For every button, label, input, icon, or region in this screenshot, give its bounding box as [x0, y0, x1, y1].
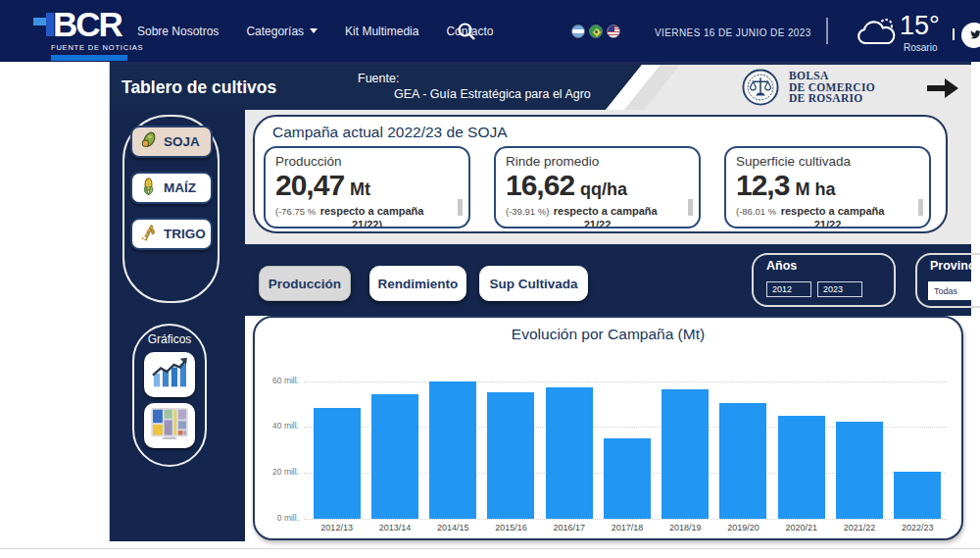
crop-label: MAÍZ: [164, 180, 196, 195]
crop-button-maiz[interactable]: MAÍZ: [130, 172, 213, 204]
years-filter: Años 2012 2023: [752, 253, 896, 307]
bar-slot: 2013/14: [366, 318, 423, 519]
nav-link-sobre-nosotros[interactable]: Sobre Nosotros: [137, 25, 219, 38]
search-icon[interactable]: [457, 22, 476, 41]
argentina-flag-icon[interactable]: [571, 25, 585, 38]
tab-rendimiento[interactable]: Rendimiento: [369, 266, 466, 301]
dashboard-header: Tablero de cultivos Fuente: GEA - Guía E…: [110, 65, 971, 110]
bar-2021/22[interactable]: [836, 422, 883, 519]
chevron-down-icon: [310, 28, 318, 33]
crop-button-trigo[interactable]: TRIGO: [130, 218, 213, 250]
bar-2015/16[interactable]: [487, 392, 534, 519]
rinde-unit: qq/ha: [580, 179, 627, 200]
temperature-value: 15°: [900, 11, 940, 41]
treemap-view-button[interactable]: [144, 403, 195, 448]
nav-link-categorias[interactable]: Categorías: [246, 25, 318, 38]
brazil-flag-icon[interactable]: [589, 25, 603, 38]
weather-city: Rosario: [904, 42, 937, 53]
bar-2022/23[interactable]: [894, 472, 941, 519]
top-navbar: BCR FUENTE DE NOTICIAS Sobre Nosotros Ca…: [0, 0, 980, 62]
superficie-unit: M ha: [795, 179, 835, 200]
wheat-icon: [138, 223, 159, 246]
superficie-value: 12,3: [736, 170, 789, 201]
twitter-icon[interactable]: [961, 23, 980, 48]
tablero-de-cultivos-dashboard: Tablero de cultivos Fuente: GEA - Guía E…: [110, 62, 971, 541]
nav-links: Sobre Nosotros Categorías Kit Multimedia…: [137, 0, 493, 62]
year-to-input[interactable]: 2023: [817, 281, 862, 297]
bcr-seal-icon: [742, 69, 779, 110]
bar-2018/19[interactable]: [662, 389, 709, 519]
usa-flag-icon[interactable]: [607, 25, 620, 38]
bar-2012/13[interactable]: [314, 408, 361, 519]
bar-2013/14[interactable]: [371, 394, 418, 519]
next-arrow-icon[interactable]: [926, 77, 959, 103]
bar-slot: 2018/19: [657, 318, 714, 519]
bar-chart-view-button[interactable]: [144, 352, 195, 397]
logo-tagline: FUENTE DE NOTICIAS: [51, 43, 143, 52]
cloudy-weather-icon: [853, 17, 898, 52]
tab-produccion[interactable]: Producción: [259, 266, 351, 301]
produccion-value: 20,47: [275, 170, 344, 201]
tabs-filters-section: Producción Rendimiento Sup Cultivada Año…: [245, 244, 971, 316]
bar-2014/15[interactable]: [429, 381, 476, 519]
bar-2017/18[interactable]: [604, 438, 651, 519]
card-scrollbar[interactable]: [688, 199, 693, 216]
treemap-icon: [150, 407, 189, 444]
card-scrollbar[interactable]: [458, 199, 463, 216]
campaign-section: Campaña actual 2022/23 de SOJA Producció…: [245, 110, 971, 244]
y-tick-label: 0 mill.: [255, 513, 299, 523]
org-name: BOLSA DE COMERCIO DE ROSARIO: [789, 71, 875, 105]
card-produccion: Producción 20,47 Mt (-76.75 % respecto a…: [264, 146, 470, 228]
gridline-0: [304, 519, 947, 520]
dashboard-title: Tablero de cultivos: [122, 65, 276, 110]
card-scrollbar[interactable]: [918, 199, 923, 216]
bar-2020/21[interactable]: [778, 416, 825, 519]
y-tick-label: 20 mill.: [255, 467, 299, 477]
bar-2019/20[interactable]: [719, 403, 766, 519]
provinces-filter-label: Provincias: [930, 259, 980, 273]
provinces-filter: Provincias Todas: [915, 253, 980, 308]
campaign-panel: Campaña actual 2022/23 de SOJA Producció…: [253, 115, 948, 233]
bar-slot: 2012/13: [308, 318, 366, 519]
soybean-icon: [138, 130, 159, 154]
charts-group-label: Gráficos: [134, 332, 205, 346]
bar-slot: 2016/17: [540, 318, 598, 519]
bar-2016/17[interactable]: [546, 387, 593, 519]
language-flags: [571, 25, 620, 38]
bcr-news-logo[interactable]: BCR FUENTE DE NOTICIAS: [33, 7, 143, 61]
bar-slot: 2017/18: [598, 318, 656, 519]
bar-slot: 2019/20: [714, 318, 772, 519]
bar-slot: 2014/15: [424, 318, 482, 519]
card-rinde-promedio: Rinde promedio 16,62 qq/ha (-39.91 %) re…: [494, 146, 701, 228]
bar-slot: 2020/21: [772, 318, 830, 519]
source-label: Fuente:: [358, 72, 399, 85]
y-tick-label: 40 mill.: [255, 421, 299, 431]
crop-label: SOJA: [164, 134, 200, 149]
corn-icon: [138, 177, 159, 200]
bar-slot: 2022/23: [889, 318, 947, 519]
y-tick-label: 60 mill.: [255, 376, 299, 385]
page-divider: [0, 548, 980, 549]
logo-text: BCR: [53, 7, 122, 42]
nav-link-kit-multimedia[interactable]: Kit Multimedia: [345, 25, 418, 38]
source-value: GEA - Guía Estratégica para el Agro: [394, 87, 591, 101]
card-superficie-cultivada: Superficie cultivada 12,3 M ha (-86.01 %…: [724, 146, 931, 228]
chart-section: Evolución por Campaña (Mt) 60 mill. 40 m…: [245, 316, 971, 541]
social-separator: [953, 28, 955, 40]
crop-label: TRIGO: [164, 227, 206, 241]
tab-sup-cultivada[interactable]: Sup Cultivada: [479, 266, 588, 301]
crop-button-soja[interactable]: SOJA: [130, 126, 213, 158]
screen: BCR FUENTE DE NOTICIAS Sobre Nosotros Ca…: [0, 0, 980, 558]
years-filter-label: Años: [766, 259, 797, 273]
bar-slot: 2015/16: [482, 318, 540, 519]
nav-divider: [826, 18, 828, 44]
produccion-unit: Mt: [350, 179, 370, 200]
campaign-title: Campaña actual 2022/23 de SOJA: [272, 124, 508, 141]
x-tick-label: 2022/23: [883, 523, 953, 533]
trend-bar-chart-icon: [150, 356, 189, 393]
current-date: VIERNES 16 DE JUNIO DE 2023: [655, 27, 811, 38]
bar-slot: 2021/22: [830, 318, 888, 519]
provinces-dropdown[interactable]: Todas: [928, 281, 980, 300]
chart-bars: 2012/132013/142014/152015/162016/172017/…: [308, 318, 947, 519]
year-from-input[interactable]: 2012: [766, 281, 811, 297]
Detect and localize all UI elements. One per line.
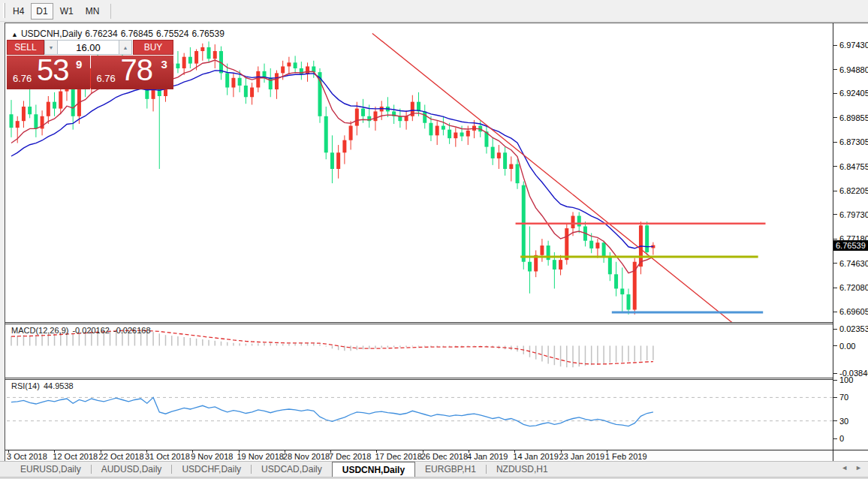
axis-tick: [833, 397, 837, 398]
price-axis-label: 6.79730: [839, 210, 868, 219]
date-axis-label: 1 Feb 2019: [605, 452, 647, 461]
volume-input[interactable]: 16.00: [58, 40, 119, 55]
axis-tick: [833, 69, 837, 70]
sell-button[interactable]: SELL: [7, 40, 44, 55]
price-axis[interactable]: 6.974306.948806.924056.898556.873056.847…: [833, 23, 868, 450]
date-axis-label: 4 Jan 2019: [467, 452, 508, 461]
timeframe-button-h4[interactable]: H4: [8, 3, 29, 20]
sell-price-big: 53: [37, 53, 69, 87]
axis-tick: [833, 93, 837, 94]
timeframe-button-mn[interactable]: MN: [80, 3, 105, 20]
current-price-tag: 6.76539: [833, 240, 868, 251]
axis-tick: [833, 380, 837, 381]
macd-value-signal: -0.026168: [113, 326, 151, 335]
macd-histogram: [11, 330, 653, 368]
buy-button[interactable]: BUY: [133, 40, 173, 55]
chart-tab-nzdusd[interactable]: NZDUSD,H1: [487, 462, 558, 477]
chart-ohlc-header: ▲USDCNH,Daily6.762346.768456.755246.7653…: [11, 29, 228, 39]
rsi-axis-label: 100: [839, 375, 853, 384]
date-axis-label: 26 Dec 2018: [421, 452, 468, 461]
axis-tick: [833, 329, 837, 330]
date-axis-label: 23 Jan 2019: [559, 452, 605, 461]
toolbar-grip[interactable]: [3, 3, 5, 18]
date-axis-label: 9 Nov 2018: [191, 452, 233, 461]
rsi-label: RSI(14)44.9538: [11, 381, 77, 390]
axis-tick: [833, 373, 837, 374]
buy-price-box[interactable]: 6.76 78 3: [91, 56, 174, 89]
collapse-arrow-icon[interactable]: ▲: [11, 31, 18, 38]
axis-tick: [833, 191, 837, 191]
tab-scroll-left-icon[interactable]: ◄: [841, 464, 848, 471]
price-axis-label: 6.92405: [839, 89, 868, 98]
price-axis-label: 6.89855: [839, 113, 868, 122]
axis-tick: [833, 214, 837, 215]
axis-tick: [833, 345, 837, 346]
date-axis-label: 12 Oct 2018: [53, 452, 98, 461]
price-axis-label: 6.82205: [839, 186, 868, 195]
sell-price-pip: 9: [76, 58, 82, 71]
chart-window: ▲USDCNH,Daily6.762346.768456.755246.7653…: [5, 23, 868, 461]
axis-tick: [833, 438, 837, 439]
axis-tick: [833, 142, 837, 143]
sell-price-box[interactable]: 6.76 53 9: [7, 56, 90, 89]
price-axis-label: 6.97430: [839, 41, 868, 50]
date-axis-label: 3 Oct 2018: [7, 452, 47, 461]
trading-app-window: H4D1W1MN ▲USDCNH,Daily6.762346.768456.75…: [0, 0, 868, 479]
buy-price-pip: 3: [161, 58, 167, 71]
macd-name: MACD(12,26,9): [11, 326, 68, 335]
timeframe-toolbar: H4D1W1MN: [0, 0, 868, 22]
timeframe-button-w1[interactable]: W1: [55, 3, 79, 20]
volume-increase-button[interactable]: ▲: [119, 40, 132, 55]
date-axis-label: 28 Nov 2018: [283, 452, 330, 461]
macd-value-main: -0.020162: [72, 326, 110, 335]
price-axis-label: 6.94880: [839, 65, 868, 74]
chart-tab-usdcad[interactable]: USDCAD,Daily: [252, 462, 332, 477]
rsi-name: RSI(14): [11, 381, 40, 390]
rsi-axis-label: 0: [839, 434, 844, 443]
trade-controls-row: SELL ▼ 16.00 ▲ BUY: [7, 40, 173, 55]
rsi-axis-label: 70: [839, 393, 848, 402]
chart-tab-usdcnh[interactable]: USDCNH,Daily: [332, 462, 415, 477]
macd-panel-splitter[interactable]: [5, 322, 868, 324]
ohlc-high: 6.76845: [121, 29, 153, 39]
price-axis-label: 6.72080: [839, 283, 868, 292]
date-axis[interactable]: 3 Oct 201812 Oct 201822 Oct 201831 Oct 2…: [5, 450, 833, 462]
one-click-trade-panel: SELL ▼ 16.00 ▲ BUY 6.76 53 9 6.76 78 3: [7, 40, 173, 89]
price-axis-label: 6.87305: [839, 137, 868, 146]
descending-trendline: [372, 33, 734, 322]
volume-decrease-button[interactable]: ▼: [44, 40, 58, 55]
date-axis-label: 19 Nov 2018: [237, 452, 284, 461]
chart-tab-eurgbp[interactable]: EURGBP,H1: [415, 462, 486, 477]
price-axis-label: 6.84755: [839, 162, 868, 171]
chart-tab-eurusd[interactable]: EURUSD,Daily: [11, 462, 91, 477]
price-axis-label: 6.69605: [839, 307, 868, 316]
chart-tabbar: EURUSD,DailyAUDUSD,DailyUSDCHF,DailyUSDC…: [0, 461, 868, 477]
macd-axis-label: 0.00: [839, 342, 855, 351]
ohlc-open: 6.76234: [85, 29, 117, 39]
axis-tick: [833, 263, 837, 264]
chart-tab-usdchf[interactable]: USDCHF,Daily: [172, 462, 251, 477]
tabs-row: EURUSD,DailyAUDUSD,DailyUSDCHF,DailyUSDC…: [11, 462, 558, 477]
tab-scroll-controls: ◄ ►: [841, 464, 862, 471]
rsi-line: [11, 397, 653, 426]
axis-tick: [833, 166, 837, 167]
ohlc-close: 6.76539: [191, 29, 224, 39]
chart-tab-audusd[interactable]: AUDUSD,Daily: [92, 462, 172, 477]
axis-tick: [833, 288, 837, 288]
chart-symbol-label: USDCNH,Daily: [21, 29, 82, 39]
rsi-canvas[interactable]: [7, 380, 833, 450]
date-axis-label: 7 Dec 2018: [329, 452, 371, 461]
timeframe-button-d1[interactable]: D1: [31, 3, 53, 20]
date-axis-label: 14 Jan 2019: [513, 452, 559, 461]
axis-tick: [833, 312, 837, 312]
date-axis-label: 17 Dec 2018: [375, 452, 421, 461]
axis-tick: [833, 45, 837, 46]
timeframe-group: H4D1W1MN: [8, 2, 116, 20]
price-axis-label: 6.74630: [839, 259, 868, 268]
macd-label: MACD(12,26,9)-0.020162-0.026168: [11, 326, 155, 335]
toolbar-separator: [110, 4, 111, 19]
axis-tick: [833, 420, 837, 421]
date-axis-label: 31 Oct 2018: [145, 452, 190, 461]
axis-tick: [833, 117, 837, 118]
tab-scroll-right-icon[interactable]: ►: [855, 464, 862, 471]
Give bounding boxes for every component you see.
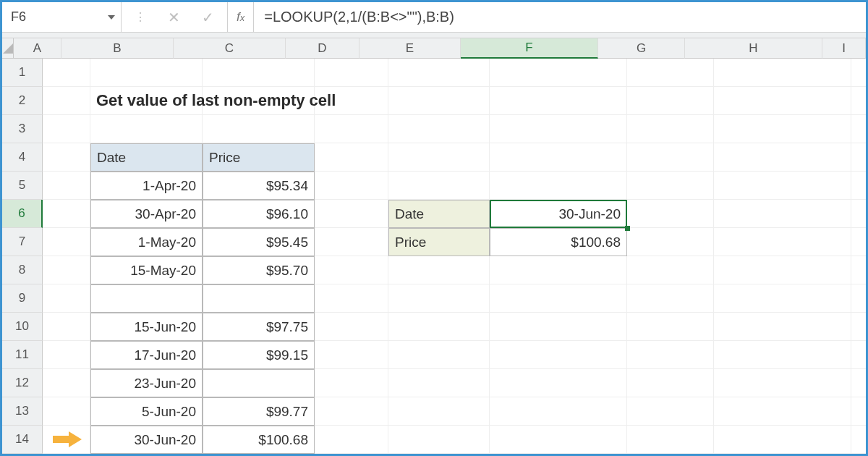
cell[interactable]: [627, 369, 714, 397]
cell[interactable]: [714, 256, 851, 284]
cell[interactable]: [851, 228, 868, 256]
table-cell-price[interactable]: $99.77: [203, 397, 315, 426]
cell[interactable]: [851, 313, 868, 341]
row-header-10[interactable]: 10: [2, 313, 43, 341]
cell[interactable]: [627, 426, 714, 454]
table-cell-date[interactable]: 1-May-20: [90, 228, 203, 256]
cell[interactable]: [388, 369, 490, 397]
cell[interactable]: [714, 397, 851, 426]
table-cell-price[interactable]: $100.68: [203, 426, 315, 454]
cell[interactable]: [627, 228, 714, 256]
cell[interactable]: [851, 200, 868, 228]
name-box[interactable]: F6: [2, 2, 122, 32]
cell[interactable]: [315, 369, 388, 397]
cell[interactable]: [43, 172, 90, 200]
row-header-5[interactable]: 5: [2, 172, 43, 200]
col-header-B[interactable]: B: [61, 38, 174, 59]
table-cell-date[interactable]: 30-Apr-20: [90, 200, 203, 228]
cell[interactable]: [490, 59, 627, 87]
col-header-D[interactable]: D: [286, 38, 359, 59]
cell[interactable]: [43, 200, 90, 228]
col-header-G[interactable]: G: [598, 38, 685, 59]
cell[interactable]: [388, 87, 490, 115]
cell[interactable]: [315, 256, 388, 284]
row-header-13[interactable]: 13: [2, 397, 43, 426]
select-all-corner[interactable]: [2, 38, 14, 59]
cell[interactable]: [851, 172, 868, 200]
row-header-1[interactable]: 1: [2, 59, 43, 87]
table-cell-date[interactable]: 1-Apr-20: [90, 172, 203, 200]
row-header-4[interactable]: 4: [2, 143, 43, 172]
table-cell-date[interactable]: 17-Jun-20: [90, 341, 203, 369]
lookup-label-date[interactable]: Date: [388, 200, 490, 228]
cell[interactable]: [388, 341, 490, 369]
row-header-12[interactable]: 12: [2, 369, 43, 397]
cell[interactable]: [315, 172, 388, 200]
cell[interactable]: [388, 256, 490, 284]
cell[interactable]: [714, 200, 851, 228]
cell[interactable]: [388, 172, 490, 200]
cell[interactable]: [490, 426, 627, 454]
cell[interactable]: [851, 369, 868, 397]
cell[interactable]: [851, 341, 868, 369]
cancel-icon[interactable]: ✕: [168, 9, 180, 26]
table-cell-price[interactable]: [203, 284, 315, 313]
row-header-8[interactable]: 8: [2, 256, 43, 284]
col-header-H[interactable]: H: [685, 38, 822, 59]
cell[interactable]: [627, 341, 714, 369]
table-cell-date[interactable]: 15-May-20: [90, 256, 203, 284]
cell[interactable]: [490, 284, 627, 313]
cell[interactable]: [627, 115, 714, 143]
table-cell-price[interactable]: $95.70: [203, 256, 315, 284]
enter-icon[interactable]: ✓: [202, 9, 214, 26]
cell[interactable]: [315, 284, 388, 313]
cell[interactable]: [627, 87, 714, 115]
cell[interactable]: [203, 59, 315, 87]
fx-button[interactable]: fx: [228, 2, 254, 32]
cell[interactable]: [714, 115, 851, 143]
cell[interactable]: [315, 313, 388, 341]
cell[interactable]: [43, 87, 90, 115]
formula-input[interactable]: =LOOKUP(2,1/(B:B<>""),B:B): [254, 2, 866, 32]
cell[interactable]: [627, 143, 714, 172]
row-header-7[interactable]: 7: [2, 228, 43, 256]
cell[interactable]: [490, 397, 627, 426]
cell[interactable]: [490, 87, 627, 115]
cell[interactable]: [490, 115, 627, 143]
col-header-E[interactable]: E: [359, 38, 461, 59]
cell[interactable]: [627, 313, 714, 341]
col-header-A[interactable]: A: [14, 38, 61, 59]
cell[interactable]: [714, 172, 851, 200]
cell[interactable]: [627, 284, 714, 313]
cell[interactable]: [315, 59, 388, 87]
cell[interactable]: [43, 426, 90, 454]
table-cell-date[interactable]: [90, 284, 203, 313]
cell[interactable]: [851, 87, 868, 115]
cell[interactable]: [851, 143, 868, 172]
cell[interactable]: [43, 341, 90, 369]
table-cell-price[interactable]: $95.45: [203, 228, 315, 256]
cell[interactable]: [714, 87, 851, 115]
cell[interactable]: [43, 115, 90, 143]
table-cell-price[interactable]: $97.75: [203, 313, 315, 341]
cell[interactable]: [90, 59, 203, 87]
cell[interactable]: [43, 284, 90, 313]
cell[interactable]: [714, 313, 851, 341]
title-cell[interactable]: Get value of last non-empty cell: [90, 87, 203, 115]
cell[interactable]: [43, 397, 90, 426]
cell[interactable]: [851, 115, 868, 143]
table-header-date[interactable]: Date: [90, 143, 203, 172]
cell[interactable]: [714, 59, 851, 87]
lookup-value-date[interactable]: 30-Jun-20: [490, 200, 627, 228]
lookup-value-price[interactable]: $100.68: [490, 228, 627, 256]
col-header-C[interactable]: C: [174, 38, 286, 59]
table-cell-date[interactable]: 5-Jun-20: [90, 397, 203, 426]
table-cell-price[interactable]: [203, 369, 315, 397]
table-header-price[interactable]: Price: [203, 143, 315, 172]
cell[interactable]: [490, 341, 627, 369]
cell[interactable]: [388, 143, 490, 172]
cell[interactable]: [388, 59, 490, 87]
cells-area[interactable]: Get value of last non-empty cell Date: [43, 59, 868, 456]
fill-handle[interactable]: [625, 226, 630, 231]
row-header-3[interactable]: 3: [2, 115, 43, 143]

WHAT YOU ARE ASKED TO DO
Look through the entries above; copy every line holding the string "slot".

OUTPUT BELOW
bar-slot: 2013/14: [366, 318, 423, 519]
bar-slot: 2018/19: [657, 318, 714, 519]
bar-slot: 2012/13: [308, 318, 366, 519]
bar-slot: 2016/17: [540, 318, 598, 519]
bar-slot: 2017/18: [598, 318, 656, 519]
bar-slot: 2019/20: [714, 318, 772, 519]
bar-slot: 2014/15: [424, 318, 482, 519]
bar-slot: 2020/21: [772, 318, 830, 519]
bar-slot: 2022/23: [889, 318, 947, 519]
bar-slot: 2015/16: [482, 318, 540, 519]
bar-slot: 2021/22: [830, 318, 888, 519]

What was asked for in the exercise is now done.